### Task goal
An exact copy of all the data is needed, with every picture left out.

### Stored data entries

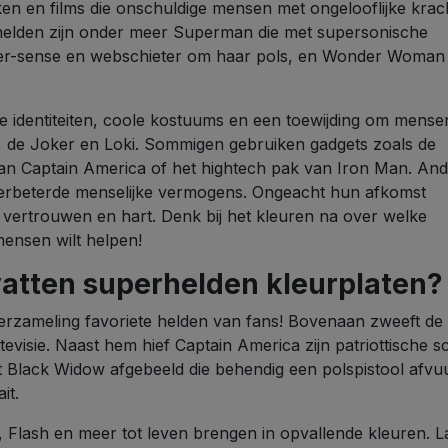
eken en films die onschuldige mensen met ongelooflijke krac
elden zijn onder meer Superman die met supersonische
ider-sense en webschieter om haar pols, en Wonder Woman
 identiteiten, coole kostuums en een toewijding om mense
 de Joker en Loki. Sommigen gebruiken gadgets zoals de
an Captain America of het hightech pak van Iron Man. An
erbeterde menselijke vermogens. Ongeacht hun afkomst
 vertrouwen en hart. Denk bij het kleuren na over welke
mensen wilt helpen!
atten superhelden kleurplaten?
rzameling favoriete helden van fans! Bovenaan zweeft de
isie. Naast hem hief Captain America zijn patriottische sc
t Black Widow afgebeeld die behendig een polspistool afvu
it.
 Flash en meer tot leven brengen in opvallende kleuren. La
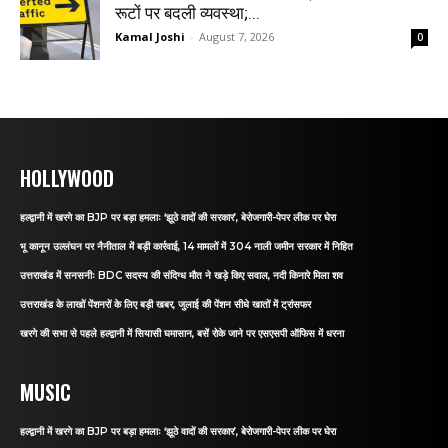
रूटों पर बदली व्यवस्था;...
Kamal Joshi
-
August 7, 2026
0
HOLLYWOOD
हल्द्वानी में खरगे का BJP पर बड़ा हमलाः ‘झूठे वादों की सरकार’, बेरोजगारी-पेपर लीक पर घेरा
भू कानून उल्लंघन पर नैनीताल में बड़ी कार्रवाई, 14 मामलों में 304 नाली जमीन सरकार में निहित
उत्तराखंड में सनसनीः BDC सदस्य की संदिग्ध मौत ने खड़े किए सवाल, नदी किनारे मिला शव
उत्तराखंड के लाखों पेंशनरों के लिए बड़ी खबर, जुलाई की पेंशन सीधे खातों में ट्रांसफर
खरगे की सभा से पहले हल्द्वानी में सियासी घमासान, बसें रोके जाने पर एसएसपी ऑफिस में धरना
MUSIC
हल्द्वानी में खरगे का BJP पर बड़ा हमलाः ‘झूठे वादों की सरकार’, बेरोजगारी-पेपर लीक पर घेरा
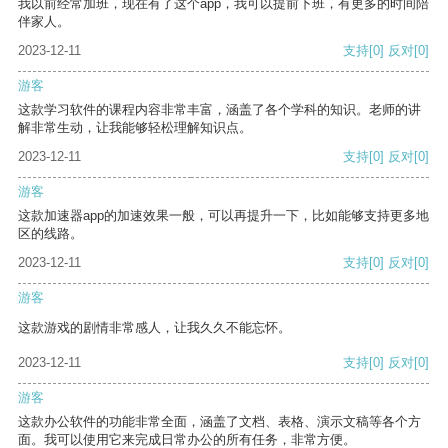
我以前经常加班，现在有了这个app，我可以提前下班，有更多的时间陪
伴家人。
2023-12-11
支持
[0]
反对
[0]
游客
这款学习软件的课程内容非常丰富，涵盖了各个学科的知识。老师的讲
解非常生动，让我能够轻松理解知识点。
2023-12-11
支持
[0]
反对
[0]
游客
这款加速器app的加速效果一般，可以再提升一下，比如能够支持更多地
区的线路。
2023-12-11
支持
[0]
反对
[0]
游客
这款游戏的剧情非常感人，让我久久不能忘怀。
2023-12-11
支持
[0]
反对
[0]
游客
这款办公软件的功能非常全面，涵盖了文档、表格、演示文稿等各个方
面。我可以使用它来完成日常办公的所有任务，非常方便。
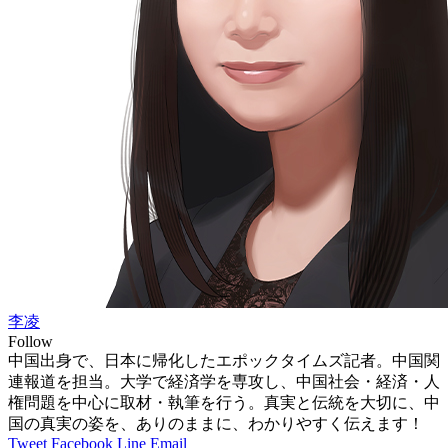
李凌
Follow
中国出身で、日本に帰化したエポックタイムズ記者。中国関
連報道を担当。大学で経済学を専攻し、中国社会・経済・人
権問題を中心に取材・執筆を行う。真実と伝統を大切に、中
国の真実の姿を、ありのままに、わかりやすく伝えます！
Tweet
Facebook
Line
Email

### Task answer
eken en films die onschuldige mensen met ongelooflijke krac
elden zijn onder meer Superman die met supersonische
ider-sense en webschieter om haar pols, en Wonder Woman
 identiteiten, coole kostuums en een toewijding om mense
 de Joker en Loki. Sommigen gebruiken gadgets zoals de
an Captain America of het hightech pak van Iron Man. An
erbeterde menselijke vermogens. Ongeacht hun afkomst
 vertrouwen en hart. Denk bij het kleuren na over welke
mensen wilt helpen!
atten superhelden kleurplaten?
rzameling favoriete helden van fans! Bovenaan zweeft de
isie. Naast hem hief Captain America zijn patriottische sc
t Black Widow afgebeeld die behendig een polspistool afvu
it.
 Flash en meer tot leven brengen in opvallende kleuren. La
रूटों पर बदली व्यवस्था;...
Kamal Joshi
-
August 7, 2026
0
HOLLYWOOD
हल्द्वानी में खरगे का BJP पर बड़ा हमलाः ‘झूठे वादों की सरकार’, बेरोजगारी-पेपर लीक पर घेरा
भू कानून उल्लंघन पर नैनीताल में बड़ी कार्रवाई, 14 मामलों में 304 नाली जमीन सरकार में निहित
उत्तराखंड में सनसनीः BDC सदस्य की संदिग्ध मौत ने खड़े किए सवाल, नदी किनारे मिला शव
उत्तराखंड के लाखों पेंशनरों के लिए बड़ी खबर, जुलाई की पेंशन सीधे खातों में ट्रांसफर
खरगे की सभा से पहले हल्द्वानी में सियासी घमासान, बसें रोके जाने पर एसएसपी ऑफिस में धरना
MUSIC
हल्द्वानी में खरगे का BJP पर बड़ा हमलाः ‘झूठे वादों की सरकार’, बेरोजगारी-पेपर लीक पर घेरा
我以前经常加班，现在有了这个app，我可以提前下班，有更多的时间陪
伴家人。
2023-12-11
支持
[0]
反对
[0]
游客
这款学习软件的课程内容非常丰富，涵盖了各个学科的知识。老师的讲
解非常生动，让我能够轻松理解知识点。
2023-12-11
支持
[0]
反对
[0]
游客
这款加速器app的加速效果一般，可以再提升一下，比如能够支持更多地
区的线路。
2023-12-11
支持
[0]
反对
[0]
游客
这款游戏的剧情非常感人，让我久久不能忘怀。
2023-12-11
支持
[0]
反对
[0]
游客
这款办公软件的功能非常全面，涵盖了文档、表格、演示文稿等各个方
面。我可以使用它来完成日常办公的所有任务，非常方便。
李凌
Follow
中国出身で、日本に帰化したエポックタイムズ記者。中国関
連報道を担当。大学で経済学を専攻し、中国社会・経済・人
権問題を中心に取材・執筆を行う。真実と伝統を大切に、中
国の真実の姿を、ありのままに、わかりやすく伝えます！
Tweet
Facebook
Line
Email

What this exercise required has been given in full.